“I’m not gonna thank God, because I don’t think He has anything to do with this,” Wilco singer Jeff Tweedy said concluding a litany of appreciations near the end of his band’s sold-out show at 9:30 Club last Thursday. “This is unholy.”
This was the only thing Tweedy got wrong all night.
In her book “Blues Legacies and Black Feminism,” Angela Davis declares that organized religion is hostile to the blues and rock and roll not because the music rejects religion, but because it seeks to replace it, because it offers us the same things as sacred texts and towering holy men: something to believe in, a different sort of God. The god Dionysus drove the Maenads to ecstatic highs with his wine, but also with his music. Might Mick Jagger do the same?

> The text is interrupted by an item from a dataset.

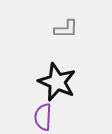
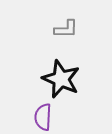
black star: moved 4 px right, 3 px up
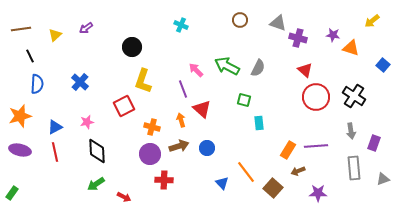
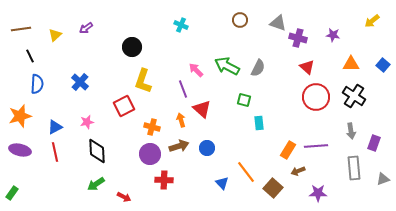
orange triangle at (351, 48): moved 16 px down; rotated 18 degrees counterclockwise
red triangle at (305, 70): moved 2 px right, 3 px up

The answer is yes, but as Wilco established (and subsequently transcended), ecstasies and divine revelations aren’t the only thing the musician borrowed from the priest those many years ago. Perhaps more salient than any other aspect of religion in modern indie rock and roll is the idea of ritual. The call and response that permeated traditional rock and roll and found its root in black churches has been transmuted into a sort of staid set of signifiers calling to mind nothing more than the tired genuflections of an unthinking child in an Episcopal church in a sleepy Southern town – song, song, song, talk, song, song, song, last song, applause, encore, house lights, fin.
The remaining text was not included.